On the coupling between an ideal fluid and immersed particles

TL;DR

This paper uses Lagrange-Poincare reduction to analyze fluid-particle coupling, providing error estimates and inspiring new particle-based numerical methods that incorporate shape and deformation parameters for better momentum conservation.

Contribution

It reinterprets existing fluid-particle coupling models through velocity interpolation, introduces error analysis, and proposes new hybrid methods considering particle shape and deformation.

Findings

Error estimates for velocity interpolation methods

Development of particle and hybrid particle-spectral methods

Insights into shape and deformation effects on momentum conservation

Abstract

In this paper we use Lagrange-Poincare reduction to understand the coupling between a fluid and a set of Lagrangian particles that are supposed to simulate it. In particular, we reinterpret the work of Cendra et al. by substituting velocity interpolation from particle velocities for their principal connection.
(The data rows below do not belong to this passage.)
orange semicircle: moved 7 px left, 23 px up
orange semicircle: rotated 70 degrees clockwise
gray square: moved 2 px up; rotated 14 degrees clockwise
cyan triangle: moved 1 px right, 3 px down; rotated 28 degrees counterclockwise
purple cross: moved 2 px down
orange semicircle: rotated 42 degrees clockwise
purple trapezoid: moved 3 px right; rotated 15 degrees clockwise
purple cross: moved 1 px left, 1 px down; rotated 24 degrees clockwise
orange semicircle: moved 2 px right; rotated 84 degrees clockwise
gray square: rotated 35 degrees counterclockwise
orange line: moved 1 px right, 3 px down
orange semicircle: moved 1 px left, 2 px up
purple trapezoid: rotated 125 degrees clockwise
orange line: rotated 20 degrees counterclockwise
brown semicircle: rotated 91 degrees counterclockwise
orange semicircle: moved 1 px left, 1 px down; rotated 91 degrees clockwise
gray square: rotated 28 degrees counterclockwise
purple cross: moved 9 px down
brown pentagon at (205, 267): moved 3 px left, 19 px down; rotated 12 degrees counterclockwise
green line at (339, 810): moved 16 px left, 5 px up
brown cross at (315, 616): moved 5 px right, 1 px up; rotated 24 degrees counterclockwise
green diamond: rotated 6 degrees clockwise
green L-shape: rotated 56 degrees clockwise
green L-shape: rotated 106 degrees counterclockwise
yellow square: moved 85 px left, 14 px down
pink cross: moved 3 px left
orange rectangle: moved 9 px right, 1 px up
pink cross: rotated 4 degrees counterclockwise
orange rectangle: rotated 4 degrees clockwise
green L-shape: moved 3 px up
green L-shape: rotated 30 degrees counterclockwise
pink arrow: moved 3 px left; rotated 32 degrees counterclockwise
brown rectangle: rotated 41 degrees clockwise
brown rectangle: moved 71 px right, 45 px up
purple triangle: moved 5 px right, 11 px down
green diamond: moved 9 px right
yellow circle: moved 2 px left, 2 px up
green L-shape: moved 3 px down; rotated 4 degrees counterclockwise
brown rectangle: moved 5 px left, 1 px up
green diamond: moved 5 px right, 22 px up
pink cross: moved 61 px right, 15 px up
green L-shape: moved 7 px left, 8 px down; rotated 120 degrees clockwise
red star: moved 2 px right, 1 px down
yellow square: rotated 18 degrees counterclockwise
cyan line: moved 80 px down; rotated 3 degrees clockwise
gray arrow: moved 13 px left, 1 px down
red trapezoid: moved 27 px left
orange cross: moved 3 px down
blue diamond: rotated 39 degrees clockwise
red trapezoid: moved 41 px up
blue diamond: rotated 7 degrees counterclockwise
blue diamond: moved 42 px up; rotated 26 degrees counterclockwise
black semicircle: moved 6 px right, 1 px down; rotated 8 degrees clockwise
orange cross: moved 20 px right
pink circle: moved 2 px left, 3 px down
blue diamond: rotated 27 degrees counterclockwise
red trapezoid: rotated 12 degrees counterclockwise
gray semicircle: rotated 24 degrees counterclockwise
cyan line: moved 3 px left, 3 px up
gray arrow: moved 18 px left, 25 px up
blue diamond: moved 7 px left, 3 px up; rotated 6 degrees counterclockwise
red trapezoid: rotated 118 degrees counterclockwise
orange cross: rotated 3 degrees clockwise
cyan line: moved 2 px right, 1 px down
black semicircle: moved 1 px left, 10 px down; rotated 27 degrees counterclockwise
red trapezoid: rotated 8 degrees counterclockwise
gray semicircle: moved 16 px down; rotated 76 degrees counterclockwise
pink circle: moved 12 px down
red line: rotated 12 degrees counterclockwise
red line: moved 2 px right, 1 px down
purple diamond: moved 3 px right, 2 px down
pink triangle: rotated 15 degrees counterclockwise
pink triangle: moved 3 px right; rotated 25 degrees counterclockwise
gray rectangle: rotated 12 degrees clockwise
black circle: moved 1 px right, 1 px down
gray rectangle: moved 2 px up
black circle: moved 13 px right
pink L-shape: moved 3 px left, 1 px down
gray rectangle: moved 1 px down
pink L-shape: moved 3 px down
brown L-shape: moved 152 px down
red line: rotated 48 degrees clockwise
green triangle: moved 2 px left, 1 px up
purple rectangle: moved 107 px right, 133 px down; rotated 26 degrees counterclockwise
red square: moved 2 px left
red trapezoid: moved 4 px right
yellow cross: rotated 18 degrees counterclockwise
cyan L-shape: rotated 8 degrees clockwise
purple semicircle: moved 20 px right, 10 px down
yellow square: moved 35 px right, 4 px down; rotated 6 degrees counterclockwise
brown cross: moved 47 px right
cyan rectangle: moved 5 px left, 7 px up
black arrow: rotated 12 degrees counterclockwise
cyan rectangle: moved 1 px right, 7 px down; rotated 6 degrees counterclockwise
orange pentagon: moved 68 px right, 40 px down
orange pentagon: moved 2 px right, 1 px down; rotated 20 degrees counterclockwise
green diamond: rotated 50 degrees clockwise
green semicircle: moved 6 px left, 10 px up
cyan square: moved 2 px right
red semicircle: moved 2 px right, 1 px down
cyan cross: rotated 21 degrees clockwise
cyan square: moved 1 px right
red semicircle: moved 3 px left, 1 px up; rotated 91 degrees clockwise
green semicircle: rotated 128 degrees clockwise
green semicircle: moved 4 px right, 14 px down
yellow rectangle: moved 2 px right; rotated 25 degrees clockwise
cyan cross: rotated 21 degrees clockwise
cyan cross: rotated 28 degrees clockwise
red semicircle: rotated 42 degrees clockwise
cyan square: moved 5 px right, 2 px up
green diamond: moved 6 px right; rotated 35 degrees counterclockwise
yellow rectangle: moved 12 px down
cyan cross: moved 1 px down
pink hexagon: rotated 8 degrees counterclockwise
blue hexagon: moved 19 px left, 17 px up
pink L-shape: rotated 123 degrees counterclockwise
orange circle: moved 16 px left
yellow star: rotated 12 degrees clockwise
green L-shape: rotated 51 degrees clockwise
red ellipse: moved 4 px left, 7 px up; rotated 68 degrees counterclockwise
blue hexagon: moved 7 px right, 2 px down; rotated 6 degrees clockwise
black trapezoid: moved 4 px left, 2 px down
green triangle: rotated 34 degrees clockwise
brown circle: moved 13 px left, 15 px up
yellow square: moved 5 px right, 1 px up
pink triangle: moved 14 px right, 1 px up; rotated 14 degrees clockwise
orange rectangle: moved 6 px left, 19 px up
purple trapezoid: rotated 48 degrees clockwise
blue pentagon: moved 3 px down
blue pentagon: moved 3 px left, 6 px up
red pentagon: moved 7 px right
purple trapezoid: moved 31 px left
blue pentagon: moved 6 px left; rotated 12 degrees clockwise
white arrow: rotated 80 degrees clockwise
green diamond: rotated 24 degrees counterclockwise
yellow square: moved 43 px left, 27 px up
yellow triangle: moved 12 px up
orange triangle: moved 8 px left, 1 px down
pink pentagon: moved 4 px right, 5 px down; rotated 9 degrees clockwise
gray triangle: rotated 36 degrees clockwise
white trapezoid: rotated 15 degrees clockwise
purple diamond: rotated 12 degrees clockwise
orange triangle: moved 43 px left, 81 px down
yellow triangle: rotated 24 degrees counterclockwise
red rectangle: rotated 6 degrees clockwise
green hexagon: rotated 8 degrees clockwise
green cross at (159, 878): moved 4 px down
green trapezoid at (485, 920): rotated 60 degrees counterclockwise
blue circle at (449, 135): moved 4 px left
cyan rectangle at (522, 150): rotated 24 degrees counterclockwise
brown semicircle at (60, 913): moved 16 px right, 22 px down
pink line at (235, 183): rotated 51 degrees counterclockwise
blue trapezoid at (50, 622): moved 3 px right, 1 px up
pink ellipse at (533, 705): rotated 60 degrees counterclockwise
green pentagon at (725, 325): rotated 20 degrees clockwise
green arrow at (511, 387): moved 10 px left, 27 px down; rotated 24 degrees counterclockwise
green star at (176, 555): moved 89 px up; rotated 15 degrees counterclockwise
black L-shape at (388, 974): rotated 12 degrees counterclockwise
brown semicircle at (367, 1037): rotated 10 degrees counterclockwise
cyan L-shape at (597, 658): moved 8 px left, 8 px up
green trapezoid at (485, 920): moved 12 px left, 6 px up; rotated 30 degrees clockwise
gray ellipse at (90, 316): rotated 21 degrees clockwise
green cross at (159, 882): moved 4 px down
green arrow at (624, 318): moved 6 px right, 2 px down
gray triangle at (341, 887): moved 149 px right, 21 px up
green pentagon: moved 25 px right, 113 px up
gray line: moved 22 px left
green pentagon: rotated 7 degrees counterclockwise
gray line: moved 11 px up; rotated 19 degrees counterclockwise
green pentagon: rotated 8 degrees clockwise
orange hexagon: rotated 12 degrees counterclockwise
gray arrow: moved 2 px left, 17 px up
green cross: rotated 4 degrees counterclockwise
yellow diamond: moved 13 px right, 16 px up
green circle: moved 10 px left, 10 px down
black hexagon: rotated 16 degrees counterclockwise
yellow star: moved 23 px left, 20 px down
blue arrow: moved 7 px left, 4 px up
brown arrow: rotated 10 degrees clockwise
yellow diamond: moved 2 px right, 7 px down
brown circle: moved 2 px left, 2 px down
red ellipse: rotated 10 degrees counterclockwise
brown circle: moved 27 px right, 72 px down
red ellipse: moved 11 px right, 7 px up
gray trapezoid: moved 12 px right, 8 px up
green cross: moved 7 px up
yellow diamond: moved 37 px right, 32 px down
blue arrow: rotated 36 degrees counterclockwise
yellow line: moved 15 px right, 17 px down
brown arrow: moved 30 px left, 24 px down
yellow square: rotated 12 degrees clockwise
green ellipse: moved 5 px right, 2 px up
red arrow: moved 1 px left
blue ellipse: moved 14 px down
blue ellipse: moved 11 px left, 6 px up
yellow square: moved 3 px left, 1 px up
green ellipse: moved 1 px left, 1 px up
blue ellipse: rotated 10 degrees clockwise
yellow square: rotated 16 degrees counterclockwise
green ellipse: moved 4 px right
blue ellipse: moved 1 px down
The consequence of writing evolution equations in terms of interpolation is two-fold. First, it gives estimates on the error incurred when interpolation is used to derive the evolution of the system. Second, this form of the equations of motion can inspire a family of particle and hybrid particle-spectral methods where the error analysis is "built-in". We also discuss the influence of other parameters attached to the particles, such as shape, orientation, or higher-order deformations, and how they can help with conservation of momenta in the sense of Kelvin's circulation theorem.